▸ Input data
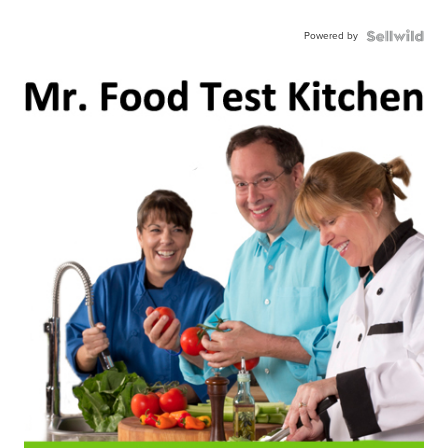
Powered by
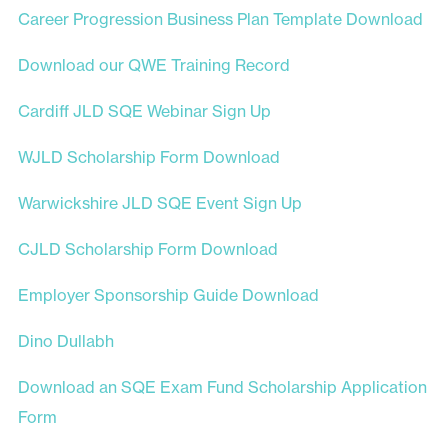
Career Progression Business Plan Template Download
Download our QWE Training Record
Cardiff JLD SQE Webinar Sign Up
WJLD Scholarship Form Download
Warwickshire JLD SQE Event Sign Up
CJLD Scholarship Form Download
Employer Sponsorship Guide Download
Dino Dullabh
Download an SQE Exam Fund Scholarship Application
Form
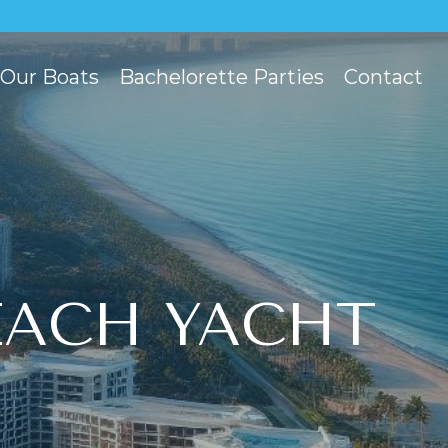
Our Boats
Bachelorette Parties
Contact
EACH YACHT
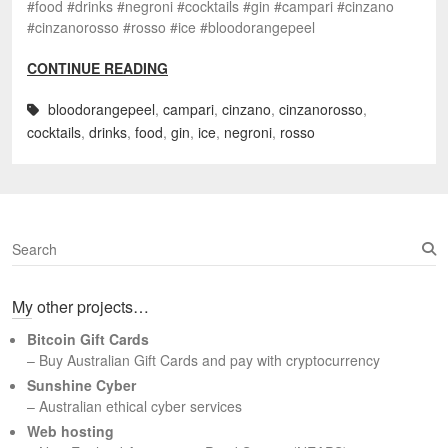
#food #drinks #negroni #cocktails #gin #campari #cinzano
#cinzanorosso #rosso #ice #bloodorangepeel
CONTINUE READING
bloodorangepeel
,
campari
,
cinzano
,
cinzanorosso
,
cocktails
,
drinks
,
food
,
gin
,
ice
,
negroni
,
rosso
S
e
a
My other projects…
r
c
Bitcoin Gift Cards
h
– Buy Australian Gift Cards and pay with cryptocurrency
Sunshine Cyber
– Australian ethical cyber services
Web hosting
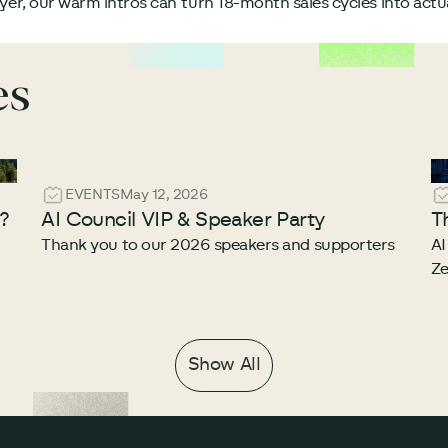
uyer, our warm intros can turn 18-month sales cycles into act
es
EVENTS
May 12, 2026
e?
AI Council VIP & Speaker Party
T
Thank you to our 2026 speakers and supporters
AI
Ze
Show All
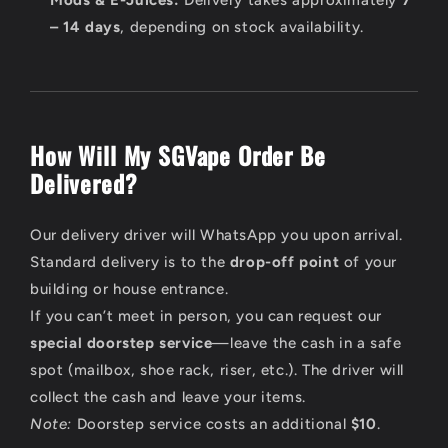
– 14 days
, depending on stock availability.
How Will My SGVape Order Be
Delivered?
Our delivery driver will WhatsApp you upon arrival.
Standard delivery is to the
drop-off point
of your
building or house entrance.
If you can’t meet in person, you can request our
special doorstep service
—leave the cash in a safe
spot (mailbox, shoe rack, riser, etc.). The driver will
collect the cash and leave your items.
Note:
Doorstep service costs an additional
$10
.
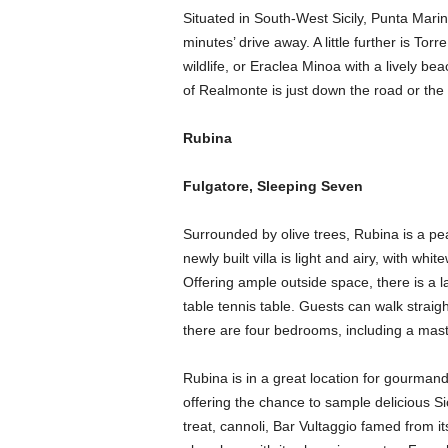
Situated in South-West Sicily, Punta Mari
minutes’ drive away. A little further is T
wildlife, or Eraclea Minoa with a lively b
of Realmonte is just down the road or the
Rubina
Fulgatore, Sleeping Seven
Surrounded by olive trees, Rubina is a peac
newly built villa is light and airy, with wh
Offering ample outside space, there is a 
table tennis table. Guests can walk straigh
there are four bedrooms, including a maste
Rubina is in a great location for gourmands
offering the chance to sample delicious Sici
treat, cannoli, Bar Vultaggio famed from it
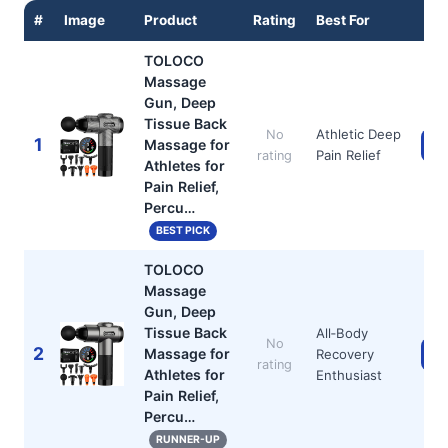
#
Image
Product
Rating
Best For
TOLOCO
Massage
Gun, Deep
Tissue Back
Athletic Deep
No
1
Massage for
Ch
Pain Relief
rating
Athletes for
Pain Relief,
Percu…
BEST PICK
TOLOCO
Massage
Gun, Deep
Tissue Back
All‑Body
No
2
Massage for
Recovery
Ch
rating
Athletes for
Enthusiast
Pain Relief,
Percu…
RUNNER-UP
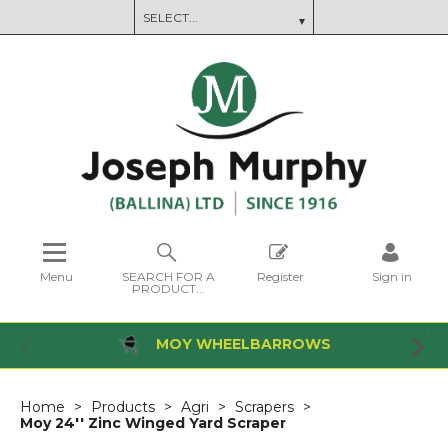
Menu
SEARCH FOR A
Register
Sign in
PRODUCT...
MOY WHEELBARROWS
Home
Products
Agri
Scrapers
Moy 24'' Zinc Winged Yard Scraper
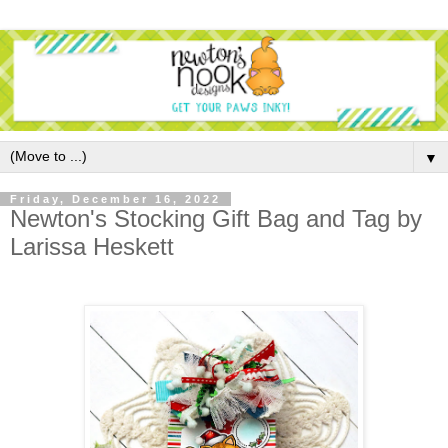
▼
Friday, December 16, 2022
Newton's Stocking Gift Bag and Tag by
Larissa Heskett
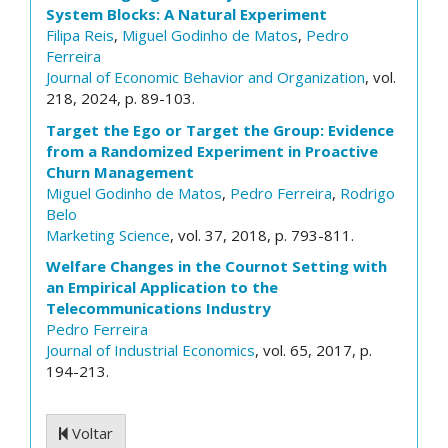
System Blocks: A Natural Experiment
Filipa Reis
,
Miguel Godinho de Matos
,
Pedro
Ferreira
Journal of Economic Behavior and Organization
, vol.
218, 2024, p. 89-103.
Target the Ego or Target the Group: Evidence
from a Randomized Experiment in Proactive
Churn Management
Miguel Godinho de Matos
,
Pedro Ferreira
,
Rodrigo
Belo
Marketing Science
, vol. 37, 2018, p. 793-811.
Welfare Changes in the Cournot Setting with
an Empirical Application to the
Telecommunications Industry
Pedro Ferreira
Journal of Industrial Economics
, vol. 65, 2017, p.
194-213.
Voltar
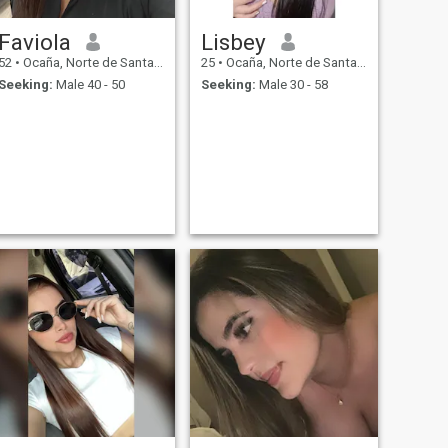
Faviola
Lisbey
52
•
Ocaña, Norte de Santander, Colombia
25
•
Ocaña, Norte de Santander, Colombia
Seeking:
Male 40 - 50
Seeking:
Male 30 - 58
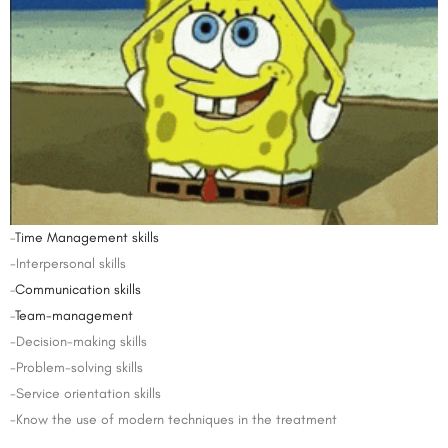
–
Time Management skills
-Interpersonal skills
–
Communication skills
–
Team-management
-Decision-making skills
-Problem-solving skills
-Service orientation skills
-Know the use of modern techniques in the treatment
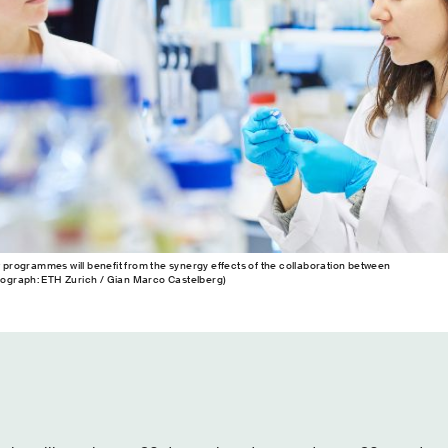
w programmes will benefit from the synergy effects of the collaboration between
ograph: ETH Zurich / Gian Marco Castelberg)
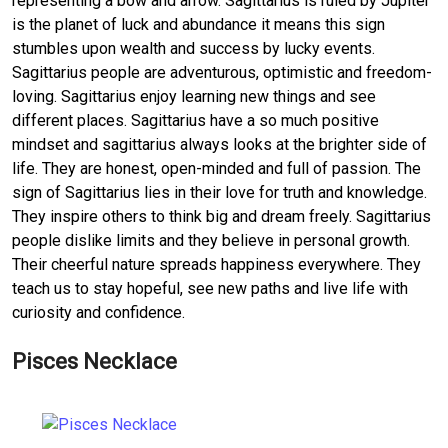
representing a bow and arrow. Sagittarius is ruled by Jupiter
is the planet of luck and abundance it means this sign
stumbles upon wealth and success by lucky events.
Sagittarius people are adventurous, optimistic and freedom-
loving. Sagittarius enjoy learning new things and see
different places. Sagittarius have a so much positive
mindset and sagittarius always looks at the brighter side of
life. They are honest, open-minded and full of passion. The
sign of Sagittarius lies in their love for truth and knowledge.
They inspire others to think big and dream freely. Sagittarius
people dislike limits and they believe in personal growth.
Their cheerful nature spreads happiness everywhere. They
teach us to stay hopeful, see new paths and live life with
curiosity and confidence.
Pisces Necklace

▸ What to produce
Copy each line of the records precisely and drop any images they hold.

▸ Result for this exercise
Powered by
Career Progression Business Plan Template Download
Download our QWE Training Record
Cardiff JLD SQE Webinar Sign Up
WJLD Scholarship Form Download
Warwickshire JLD SQE Event Sign Up
CJLD Scholarship Form Download
Employer Sponsorship Guide Download
Dino Dullabh
Download an SQE Exam Fund Scholarship Application
Form
Our Boats
Bachelorette Parties
Contact
EACH YACHT
#food #drinks #negroni #cocktails #gin #campari #cinzano
#cinzanorosso #rosso #ice #bloodorangepeel
CONTINUE READING
bloodorangepeel
,
campari
,
cinzano
,
cinzanorosso
,
cocktails
,
drinks
,
food
,
gin
,
ice
,
negroni
,
rosso
S
e
a
My other projects…
r
c
Bitcoin Gift Cards
h
– Buy Australian Gift Cards and pay with cryptocurrency
Sunshine Cyber
– Australian ethical cyber services
Web hosting
uyer, our warm intros can turn 18-month sales cycles into act
es
EVENTS
May 12, 2026
e?
AI Council VIP & Speaker Party
T
Thank you to our 2026 speakers and supporters
AI
Ze
Show All
– 14 days
, depending on stock availability.
How Will My SGVape Order Be
Delivered?
Our delivery driver will WhatsApp you upon arrival.
Standard delivery is to the
drop-off point
of your
building or house entrance.
If you can’t meet in person, you can request our
special doorstep service
—leave the cash in a safe
spot (mailbox, shoe rack, riser, etc.). The driver will
collect the cash and leave your items.
Note:
Doorstep service costs an additional
$10
.
Situated in South-West Sicily, Punta Mari
minutes’ drive away. A little further is T
wildlife, or Eraclea Minoa with a lively b
of Realmonte is just down the road or the
Rubina
Fulgatore, Sleeping Seven
Surrounded by olive trees, Rubina is a peac
newly built villa is light and airy, with wh
Offering ample outside space, there is a 
table tennis table. Guests can walk straigh
there are four bedrooms, including a maste
Rubina is in a great location for gourmands
offering the chance to sample delicious Sici
treat, cannoli, Bar Vultaggio famed from it
#
Image
Product
Rating
Best For
TOLOCO
Massage
Gun, Deep
Tissue Back
Athletic Deep
No
1
Massage for
Ch
Pain Relief
rating
Athletes for
Pain Relief,
Percu…
BEST PICK
TOLOCO
Massage
Gun, Deep
Tissue Back
All‑Body
No
2
Massage for
Recovery
Ch
rating
Athletes for
Enthusiast
Pain Relief,
Percu…
RUNNER-UP
Menu
SEARCH FOR A
Register
Sign in
PRODUCT...
MOY WHEELBARROWS
Home
Products
Agri
Scrapers
Moy 24'' Zinc Winged Yard Scraper
▼
Friday, December 16, 2022
Newton's Stocking Gift Bag and Tag by
Larissa Heskett
System Blocks: A Natural Experiment
Filipa Reis
,
Miguel Godinho de Matos
,
Pedro
Ferreira
Journal of Economic Behavior and Organization
, vol.
218, 2024, p. 89-103.
Target the Ego or Target the Group: Evidence
from a Randomized Experiment in Proactive
Churn Management
Miguel Godinho de Matos
,
Pedro Ferreira
,
Rodrigo
Belo
Marketing Science
, vol. 37, 2018, p. 793-811.
Welfare Changes in the Cournot Setting with
an Empirical Application to the
Telecommunications Industry
Pedro Ferreira
Journal of Industrial Economics
, vol. 65, 2017, p.
194-213.
Voltar
Faviola
Lisbey
52
•
Ocaña, Norte de Santander, Colombia
25
•
Ocaña, Norte de Santander, Colombia
Seeking:
Male 40 - 50
Seeking:
Male 30 - 58
–
Time Management skills
-Interpersonal skills
–
Communication skills
–
Team-management
-Decision-making skills
-Problem-solving skills
-Service orientation skills
-Know the use of modern techniques in the treatment
w programmes will benefit from the synergy effects of the collaboration between
ograph: ETH Zurich / Gian Marco Castelberg)
representing a bow and arrow. Sagittarius is ruled by Jupiter
is the planet of luck and abundance it means this sign
stumbles upon wealth and success by lucky events.
Sagittarius people are adventurous, optimistic and freedom-
loving. Sagittarius enjoy learning new things and see
different places. Sagittarius have a so much positive
mindset and sagittarius always looks at the brighter side of
life. They are honest, open-minded and full of passion. The
sign of Sagittarius lies in their love for truth and knowledge.
They inspire others to think big and dream freely. Sagittarius
people dislike limits and they believe in personal growth.
Their cheerful nature spreads happiness everywhere. They
teach us to stay hopeful, see new paths and live life with
curiosity and confidence.
Pisces Necklace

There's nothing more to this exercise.